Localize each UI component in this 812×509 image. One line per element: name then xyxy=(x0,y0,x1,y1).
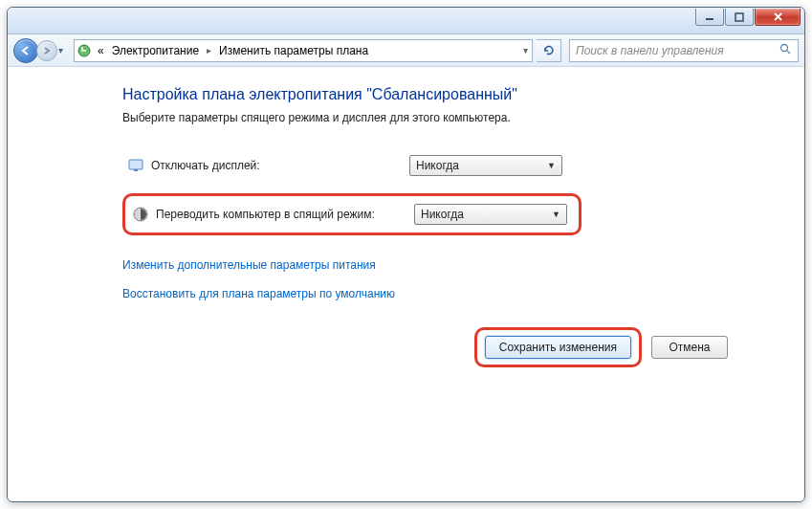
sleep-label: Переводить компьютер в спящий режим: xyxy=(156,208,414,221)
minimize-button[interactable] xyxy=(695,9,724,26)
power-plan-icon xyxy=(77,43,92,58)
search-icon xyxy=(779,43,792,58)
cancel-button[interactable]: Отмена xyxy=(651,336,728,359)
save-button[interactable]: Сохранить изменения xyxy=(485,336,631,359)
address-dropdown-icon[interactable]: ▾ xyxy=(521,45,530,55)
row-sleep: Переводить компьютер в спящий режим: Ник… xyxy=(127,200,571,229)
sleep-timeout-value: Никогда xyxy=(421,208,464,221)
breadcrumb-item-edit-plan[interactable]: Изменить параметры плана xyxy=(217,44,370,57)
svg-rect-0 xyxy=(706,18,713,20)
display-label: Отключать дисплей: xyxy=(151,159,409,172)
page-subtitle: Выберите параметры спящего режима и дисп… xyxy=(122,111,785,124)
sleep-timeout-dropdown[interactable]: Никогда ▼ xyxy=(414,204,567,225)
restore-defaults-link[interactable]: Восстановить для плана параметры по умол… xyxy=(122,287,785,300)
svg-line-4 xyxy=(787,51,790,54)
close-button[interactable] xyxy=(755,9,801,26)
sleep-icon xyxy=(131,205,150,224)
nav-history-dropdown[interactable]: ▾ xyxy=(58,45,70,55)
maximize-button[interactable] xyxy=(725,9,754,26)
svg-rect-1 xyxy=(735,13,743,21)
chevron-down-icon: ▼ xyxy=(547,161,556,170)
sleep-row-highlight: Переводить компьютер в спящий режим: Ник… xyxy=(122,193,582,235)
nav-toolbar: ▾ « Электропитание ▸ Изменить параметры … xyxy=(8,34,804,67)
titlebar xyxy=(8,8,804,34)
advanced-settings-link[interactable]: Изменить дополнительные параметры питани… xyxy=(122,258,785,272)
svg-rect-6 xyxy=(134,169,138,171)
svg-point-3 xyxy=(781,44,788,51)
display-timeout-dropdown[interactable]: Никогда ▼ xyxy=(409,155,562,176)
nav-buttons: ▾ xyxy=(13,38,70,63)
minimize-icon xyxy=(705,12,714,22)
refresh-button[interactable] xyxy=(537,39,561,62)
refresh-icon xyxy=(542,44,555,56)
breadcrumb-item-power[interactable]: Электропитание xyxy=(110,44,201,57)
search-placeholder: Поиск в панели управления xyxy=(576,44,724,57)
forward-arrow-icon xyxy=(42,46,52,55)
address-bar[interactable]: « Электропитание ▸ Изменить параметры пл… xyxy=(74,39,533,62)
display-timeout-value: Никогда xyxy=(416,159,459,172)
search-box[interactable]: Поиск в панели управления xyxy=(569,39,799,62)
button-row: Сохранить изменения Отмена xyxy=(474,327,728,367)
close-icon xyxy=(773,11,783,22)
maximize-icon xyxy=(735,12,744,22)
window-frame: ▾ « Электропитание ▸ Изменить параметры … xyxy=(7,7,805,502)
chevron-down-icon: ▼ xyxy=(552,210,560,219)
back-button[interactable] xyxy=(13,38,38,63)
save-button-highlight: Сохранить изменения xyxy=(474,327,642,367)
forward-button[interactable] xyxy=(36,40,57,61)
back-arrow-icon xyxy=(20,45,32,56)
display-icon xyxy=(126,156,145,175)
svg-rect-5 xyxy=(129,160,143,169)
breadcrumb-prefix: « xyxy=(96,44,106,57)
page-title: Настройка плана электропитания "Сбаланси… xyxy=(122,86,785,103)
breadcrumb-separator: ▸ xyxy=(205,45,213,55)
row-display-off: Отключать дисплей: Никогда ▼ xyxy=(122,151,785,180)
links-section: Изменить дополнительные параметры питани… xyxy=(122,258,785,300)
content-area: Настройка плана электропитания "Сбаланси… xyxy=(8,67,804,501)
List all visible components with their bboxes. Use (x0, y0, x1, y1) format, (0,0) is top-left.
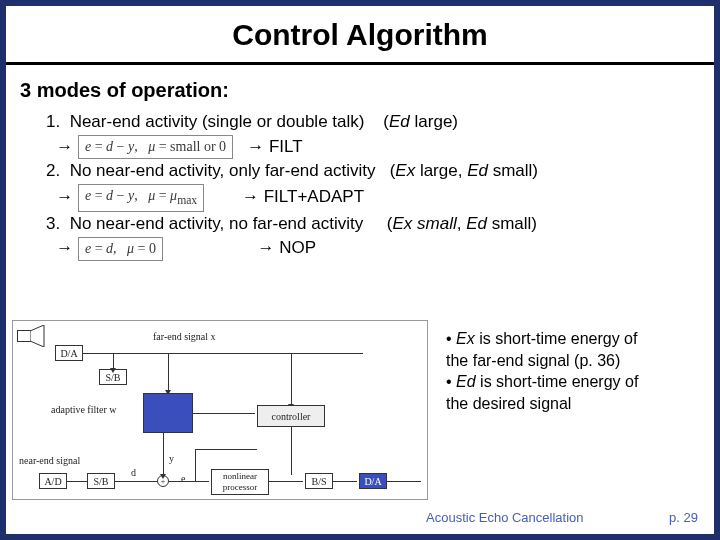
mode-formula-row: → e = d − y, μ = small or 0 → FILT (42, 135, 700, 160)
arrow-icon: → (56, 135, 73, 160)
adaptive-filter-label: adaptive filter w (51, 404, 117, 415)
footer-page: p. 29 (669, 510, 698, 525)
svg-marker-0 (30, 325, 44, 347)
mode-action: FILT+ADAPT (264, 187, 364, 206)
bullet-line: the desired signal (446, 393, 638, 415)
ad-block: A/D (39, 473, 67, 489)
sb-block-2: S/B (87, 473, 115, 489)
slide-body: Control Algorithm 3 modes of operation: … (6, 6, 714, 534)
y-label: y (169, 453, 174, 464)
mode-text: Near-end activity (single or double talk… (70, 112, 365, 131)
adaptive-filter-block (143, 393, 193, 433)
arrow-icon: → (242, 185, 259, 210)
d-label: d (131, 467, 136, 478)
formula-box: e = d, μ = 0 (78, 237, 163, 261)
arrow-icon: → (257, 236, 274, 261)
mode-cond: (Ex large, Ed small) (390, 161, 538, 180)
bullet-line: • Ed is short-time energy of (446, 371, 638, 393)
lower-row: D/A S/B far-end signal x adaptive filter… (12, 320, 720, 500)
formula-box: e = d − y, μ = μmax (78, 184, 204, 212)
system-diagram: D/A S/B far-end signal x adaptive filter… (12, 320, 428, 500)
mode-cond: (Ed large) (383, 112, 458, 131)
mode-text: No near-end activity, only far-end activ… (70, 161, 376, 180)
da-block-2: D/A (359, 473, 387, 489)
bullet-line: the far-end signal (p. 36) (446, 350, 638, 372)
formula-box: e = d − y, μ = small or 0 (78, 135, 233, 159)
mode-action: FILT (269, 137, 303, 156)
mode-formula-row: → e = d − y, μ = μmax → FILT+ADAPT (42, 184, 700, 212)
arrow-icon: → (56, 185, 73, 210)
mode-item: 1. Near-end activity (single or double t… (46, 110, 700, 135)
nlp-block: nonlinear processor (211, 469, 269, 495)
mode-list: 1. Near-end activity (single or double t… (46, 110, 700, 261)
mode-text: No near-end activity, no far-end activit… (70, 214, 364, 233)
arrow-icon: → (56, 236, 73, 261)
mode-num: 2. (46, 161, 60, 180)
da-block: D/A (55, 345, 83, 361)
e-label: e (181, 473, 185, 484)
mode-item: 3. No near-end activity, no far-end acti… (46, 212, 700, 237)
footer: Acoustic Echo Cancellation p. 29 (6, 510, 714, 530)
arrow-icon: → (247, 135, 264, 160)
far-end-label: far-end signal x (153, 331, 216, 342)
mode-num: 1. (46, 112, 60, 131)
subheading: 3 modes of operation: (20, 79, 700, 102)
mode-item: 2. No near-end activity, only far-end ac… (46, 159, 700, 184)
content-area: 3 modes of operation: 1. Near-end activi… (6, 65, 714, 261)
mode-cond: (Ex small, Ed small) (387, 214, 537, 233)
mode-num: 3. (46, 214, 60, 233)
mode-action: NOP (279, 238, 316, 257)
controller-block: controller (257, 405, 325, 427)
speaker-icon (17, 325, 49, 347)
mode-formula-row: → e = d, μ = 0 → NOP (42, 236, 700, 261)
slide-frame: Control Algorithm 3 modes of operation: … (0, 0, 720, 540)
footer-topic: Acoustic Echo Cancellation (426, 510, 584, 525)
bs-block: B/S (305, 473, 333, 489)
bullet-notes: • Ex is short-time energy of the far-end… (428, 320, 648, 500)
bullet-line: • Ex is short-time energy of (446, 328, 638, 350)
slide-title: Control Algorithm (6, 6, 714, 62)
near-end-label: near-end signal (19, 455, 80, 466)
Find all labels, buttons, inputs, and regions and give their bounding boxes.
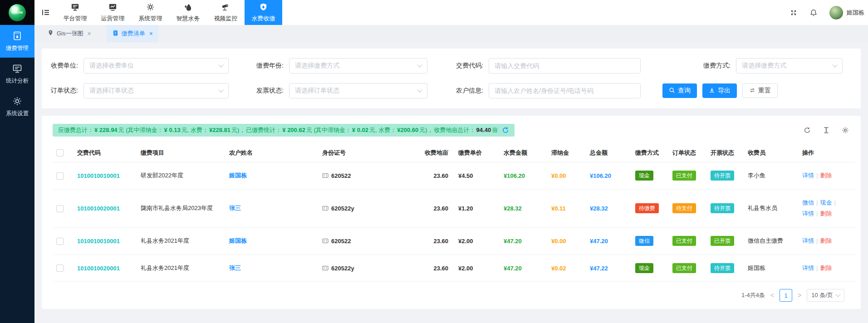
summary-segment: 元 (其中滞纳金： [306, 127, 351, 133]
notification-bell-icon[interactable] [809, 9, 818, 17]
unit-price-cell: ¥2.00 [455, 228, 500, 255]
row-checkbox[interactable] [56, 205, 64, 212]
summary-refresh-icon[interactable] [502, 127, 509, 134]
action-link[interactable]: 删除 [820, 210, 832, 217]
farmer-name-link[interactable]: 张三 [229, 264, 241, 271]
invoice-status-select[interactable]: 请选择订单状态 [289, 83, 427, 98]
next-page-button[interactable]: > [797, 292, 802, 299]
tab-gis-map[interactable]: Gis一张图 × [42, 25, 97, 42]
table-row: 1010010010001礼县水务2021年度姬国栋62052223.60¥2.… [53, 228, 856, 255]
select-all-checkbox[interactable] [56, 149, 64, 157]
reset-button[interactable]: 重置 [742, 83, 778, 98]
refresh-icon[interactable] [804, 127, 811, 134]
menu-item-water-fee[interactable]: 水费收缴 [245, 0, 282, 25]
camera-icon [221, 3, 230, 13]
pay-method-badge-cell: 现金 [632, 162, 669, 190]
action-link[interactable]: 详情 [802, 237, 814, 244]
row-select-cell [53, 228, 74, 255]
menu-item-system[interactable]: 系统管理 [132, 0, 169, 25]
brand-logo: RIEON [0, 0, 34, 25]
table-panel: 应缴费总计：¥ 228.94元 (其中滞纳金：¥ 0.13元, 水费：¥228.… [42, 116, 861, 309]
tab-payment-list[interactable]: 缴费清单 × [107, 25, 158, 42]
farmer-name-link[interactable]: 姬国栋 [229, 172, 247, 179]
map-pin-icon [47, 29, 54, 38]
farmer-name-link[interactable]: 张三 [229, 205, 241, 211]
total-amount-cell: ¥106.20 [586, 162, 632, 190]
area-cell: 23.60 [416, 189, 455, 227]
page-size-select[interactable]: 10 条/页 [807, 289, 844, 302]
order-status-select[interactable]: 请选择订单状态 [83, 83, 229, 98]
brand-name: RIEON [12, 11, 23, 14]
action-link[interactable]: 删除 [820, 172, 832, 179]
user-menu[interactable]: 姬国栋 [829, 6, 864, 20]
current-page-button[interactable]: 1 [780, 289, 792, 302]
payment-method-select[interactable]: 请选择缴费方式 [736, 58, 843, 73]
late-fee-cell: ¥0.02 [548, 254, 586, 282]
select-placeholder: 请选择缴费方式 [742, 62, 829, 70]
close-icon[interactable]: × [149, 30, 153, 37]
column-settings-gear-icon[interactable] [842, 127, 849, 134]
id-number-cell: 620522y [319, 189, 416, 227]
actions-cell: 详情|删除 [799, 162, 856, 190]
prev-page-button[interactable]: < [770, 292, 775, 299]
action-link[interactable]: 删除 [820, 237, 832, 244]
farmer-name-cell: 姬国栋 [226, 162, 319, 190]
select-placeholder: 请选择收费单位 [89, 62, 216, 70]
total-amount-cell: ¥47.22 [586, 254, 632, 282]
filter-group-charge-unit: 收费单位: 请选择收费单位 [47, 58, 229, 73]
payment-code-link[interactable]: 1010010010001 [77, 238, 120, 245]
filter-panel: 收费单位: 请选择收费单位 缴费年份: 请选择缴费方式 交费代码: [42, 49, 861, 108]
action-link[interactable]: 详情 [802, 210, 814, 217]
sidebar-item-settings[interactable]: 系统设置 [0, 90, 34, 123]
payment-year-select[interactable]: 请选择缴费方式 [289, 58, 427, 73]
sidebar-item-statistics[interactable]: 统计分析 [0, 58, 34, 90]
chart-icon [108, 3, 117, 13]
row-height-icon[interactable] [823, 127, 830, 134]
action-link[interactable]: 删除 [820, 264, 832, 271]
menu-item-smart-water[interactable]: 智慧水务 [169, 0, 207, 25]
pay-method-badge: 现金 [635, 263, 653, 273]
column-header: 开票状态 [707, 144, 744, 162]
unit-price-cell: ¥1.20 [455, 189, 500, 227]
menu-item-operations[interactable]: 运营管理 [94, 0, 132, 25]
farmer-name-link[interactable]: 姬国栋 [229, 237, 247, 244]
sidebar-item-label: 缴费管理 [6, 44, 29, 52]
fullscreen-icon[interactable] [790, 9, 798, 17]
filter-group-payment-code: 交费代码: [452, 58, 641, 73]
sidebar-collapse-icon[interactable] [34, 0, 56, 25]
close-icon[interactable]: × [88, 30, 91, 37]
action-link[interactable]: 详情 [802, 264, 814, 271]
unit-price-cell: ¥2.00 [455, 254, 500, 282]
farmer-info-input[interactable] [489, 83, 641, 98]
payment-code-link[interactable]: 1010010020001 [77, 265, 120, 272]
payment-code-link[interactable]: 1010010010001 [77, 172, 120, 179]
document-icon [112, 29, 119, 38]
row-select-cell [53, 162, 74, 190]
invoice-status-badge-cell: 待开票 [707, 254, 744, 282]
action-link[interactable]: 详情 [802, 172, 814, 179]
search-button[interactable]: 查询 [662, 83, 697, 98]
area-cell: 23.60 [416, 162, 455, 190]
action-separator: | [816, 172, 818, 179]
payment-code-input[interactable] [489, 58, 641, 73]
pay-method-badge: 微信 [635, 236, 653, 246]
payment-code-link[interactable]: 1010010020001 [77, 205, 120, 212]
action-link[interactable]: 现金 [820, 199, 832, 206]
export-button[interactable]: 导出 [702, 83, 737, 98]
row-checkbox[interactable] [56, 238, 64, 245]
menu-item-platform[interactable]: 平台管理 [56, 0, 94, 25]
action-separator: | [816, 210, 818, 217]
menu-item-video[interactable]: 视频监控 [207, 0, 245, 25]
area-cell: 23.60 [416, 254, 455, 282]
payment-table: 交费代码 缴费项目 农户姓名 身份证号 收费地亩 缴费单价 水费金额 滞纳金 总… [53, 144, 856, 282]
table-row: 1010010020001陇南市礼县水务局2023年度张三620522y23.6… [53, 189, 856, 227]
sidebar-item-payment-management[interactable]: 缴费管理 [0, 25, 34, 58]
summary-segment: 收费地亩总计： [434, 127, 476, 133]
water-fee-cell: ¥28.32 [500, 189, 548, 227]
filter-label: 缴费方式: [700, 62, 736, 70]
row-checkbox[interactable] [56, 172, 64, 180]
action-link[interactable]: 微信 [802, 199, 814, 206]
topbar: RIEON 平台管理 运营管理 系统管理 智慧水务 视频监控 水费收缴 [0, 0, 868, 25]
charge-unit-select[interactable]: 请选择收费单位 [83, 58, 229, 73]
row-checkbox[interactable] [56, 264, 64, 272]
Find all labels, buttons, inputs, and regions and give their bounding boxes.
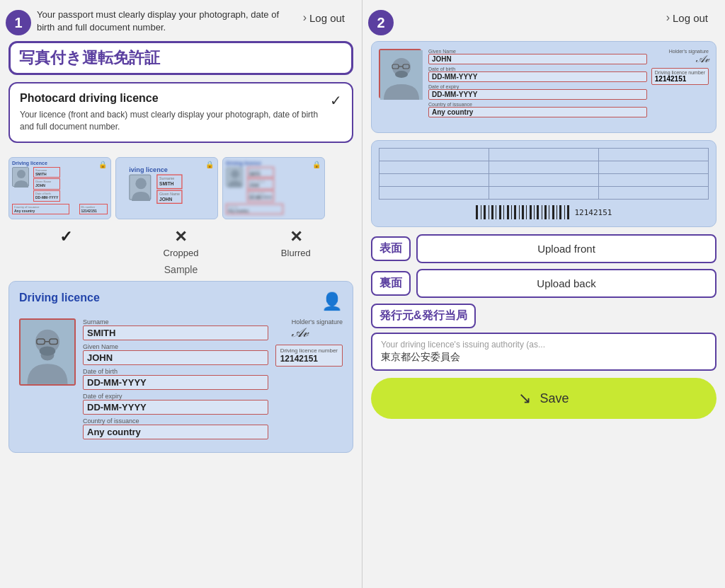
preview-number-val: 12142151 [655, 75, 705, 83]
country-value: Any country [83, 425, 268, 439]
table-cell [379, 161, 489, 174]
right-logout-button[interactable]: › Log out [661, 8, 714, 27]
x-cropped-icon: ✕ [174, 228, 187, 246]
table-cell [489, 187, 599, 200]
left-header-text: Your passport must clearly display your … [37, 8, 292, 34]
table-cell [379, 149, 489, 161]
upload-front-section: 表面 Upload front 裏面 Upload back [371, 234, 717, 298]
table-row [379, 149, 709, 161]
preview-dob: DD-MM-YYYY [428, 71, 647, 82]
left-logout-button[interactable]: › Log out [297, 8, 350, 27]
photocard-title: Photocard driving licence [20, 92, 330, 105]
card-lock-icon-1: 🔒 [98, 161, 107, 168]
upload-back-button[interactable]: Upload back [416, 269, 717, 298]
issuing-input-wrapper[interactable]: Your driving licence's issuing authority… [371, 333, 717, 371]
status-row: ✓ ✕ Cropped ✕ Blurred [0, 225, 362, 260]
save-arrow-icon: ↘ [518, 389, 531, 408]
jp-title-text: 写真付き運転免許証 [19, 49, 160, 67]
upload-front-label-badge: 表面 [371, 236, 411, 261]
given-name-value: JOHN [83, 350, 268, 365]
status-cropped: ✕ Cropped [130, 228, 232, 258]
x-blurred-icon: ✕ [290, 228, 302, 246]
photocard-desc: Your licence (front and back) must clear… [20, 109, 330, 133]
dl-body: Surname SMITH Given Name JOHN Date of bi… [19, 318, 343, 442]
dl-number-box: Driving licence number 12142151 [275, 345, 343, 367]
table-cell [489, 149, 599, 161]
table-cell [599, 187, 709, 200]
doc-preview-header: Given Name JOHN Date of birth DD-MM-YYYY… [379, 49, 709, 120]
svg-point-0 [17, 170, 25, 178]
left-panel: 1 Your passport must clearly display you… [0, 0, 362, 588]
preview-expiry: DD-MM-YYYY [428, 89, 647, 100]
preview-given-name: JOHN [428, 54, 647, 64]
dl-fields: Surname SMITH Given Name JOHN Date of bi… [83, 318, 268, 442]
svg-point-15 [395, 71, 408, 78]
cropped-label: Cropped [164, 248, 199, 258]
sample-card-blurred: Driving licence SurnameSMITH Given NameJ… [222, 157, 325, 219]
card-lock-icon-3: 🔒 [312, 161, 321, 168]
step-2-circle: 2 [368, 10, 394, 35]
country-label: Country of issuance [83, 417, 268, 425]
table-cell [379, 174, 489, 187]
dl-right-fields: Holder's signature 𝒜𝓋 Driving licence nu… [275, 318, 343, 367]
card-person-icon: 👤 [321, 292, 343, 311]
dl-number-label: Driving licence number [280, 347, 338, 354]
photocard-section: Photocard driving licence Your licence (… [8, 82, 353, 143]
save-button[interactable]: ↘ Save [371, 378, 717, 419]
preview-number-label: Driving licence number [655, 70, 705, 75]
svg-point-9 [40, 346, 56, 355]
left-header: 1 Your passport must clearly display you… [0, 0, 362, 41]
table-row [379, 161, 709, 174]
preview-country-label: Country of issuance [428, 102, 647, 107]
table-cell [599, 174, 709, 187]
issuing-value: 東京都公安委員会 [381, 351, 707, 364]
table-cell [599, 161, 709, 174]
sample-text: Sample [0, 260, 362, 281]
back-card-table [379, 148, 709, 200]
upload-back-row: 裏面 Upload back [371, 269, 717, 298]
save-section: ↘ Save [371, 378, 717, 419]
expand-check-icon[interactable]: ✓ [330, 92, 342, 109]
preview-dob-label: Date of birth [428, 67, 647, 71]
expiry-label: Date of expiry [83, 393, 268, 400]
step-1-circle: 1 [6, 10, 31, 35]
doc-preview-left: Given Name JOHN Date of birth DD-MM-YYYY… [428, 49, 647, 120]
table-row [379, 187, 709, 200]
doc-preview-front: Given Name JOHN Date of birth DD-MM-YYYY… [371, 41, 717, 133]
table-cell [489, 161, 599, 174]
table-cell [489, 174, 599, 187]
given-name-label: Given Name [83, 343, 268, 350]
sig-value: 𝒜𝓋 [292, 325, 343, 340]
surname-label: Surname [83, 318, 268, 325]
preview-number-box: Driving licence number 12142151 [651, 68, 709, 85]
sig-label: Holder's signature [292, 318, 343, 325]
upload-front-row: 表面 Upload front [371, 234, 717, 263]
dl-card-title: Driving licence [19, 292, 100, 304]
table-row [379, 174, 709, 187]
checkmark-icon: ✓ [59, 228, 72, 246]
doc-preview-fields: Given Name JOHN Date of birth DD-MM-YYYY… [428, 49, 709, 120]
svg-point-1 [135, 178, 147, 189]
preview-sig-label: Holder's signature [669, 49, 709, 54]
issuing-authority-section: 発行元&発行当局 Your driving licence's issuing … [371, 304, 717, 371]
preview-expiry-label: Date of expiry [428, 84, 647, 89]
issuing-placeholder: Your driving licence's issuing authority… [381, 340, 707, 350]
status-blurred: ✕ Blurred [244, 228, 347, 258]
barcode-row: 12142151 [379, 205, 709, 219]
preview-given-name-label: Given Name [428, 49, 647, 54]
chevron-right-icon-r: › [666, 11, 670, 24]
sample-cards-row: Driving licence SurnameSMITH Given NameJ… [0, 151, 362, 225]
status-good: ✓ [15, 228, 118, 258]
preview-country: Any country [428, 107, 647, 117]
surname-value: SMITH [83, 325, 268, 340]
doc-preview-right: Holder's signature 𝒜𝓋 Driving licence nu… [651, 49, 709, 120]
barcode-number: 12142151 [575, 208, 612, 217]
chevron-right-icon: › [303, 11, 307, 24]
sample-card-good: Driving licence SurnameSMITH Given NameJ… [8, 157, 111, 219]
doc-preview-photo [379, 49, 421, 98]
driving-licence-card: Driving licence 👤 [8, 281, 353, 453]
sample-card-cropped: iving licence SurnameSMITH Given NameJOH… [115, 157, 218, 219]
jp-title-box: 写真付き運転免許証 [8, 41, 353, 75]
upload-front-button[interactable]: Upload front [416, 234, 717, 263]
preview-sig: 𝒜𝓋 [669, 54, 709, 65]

-=-=-

◆ **INSTRUCTIONS TO FOLLOW**
Find the word "Date" in the data and copy out each line where it turns up.

◆ **RESPONSE BELOW**
dl-body: Surname SMITH Given Name JOHN Date of bi… [19, 318, 343, 442]
doc-preview-header: Given Name JOHN Date of birth DD-MM-YYYY… [379, 49, 709, 120]
dl-fields: Surname SMITH Given Name JOHN Date of bi… [83, 318, 268, 442]
preview-dob-label: Date of birth [428, 67, 647, 71]
expiry-label: Date of expiry [83, 393, 268, 400]
doc-preview-left: Given Name JOHN Date of birth DD-MM-YYYY… [428, 49, 647, 120]
doc-preview-front: Given Name JOHN Date of birth DD-MM-YYYY… [371, 41, 717, 133]
doc-preview-fields: Given Name JOHN Date of birth DD-MM-YYYY… [428, 49, 709, 120]
preview-expiry-label: Date of expiry [428, 84, 647, 89]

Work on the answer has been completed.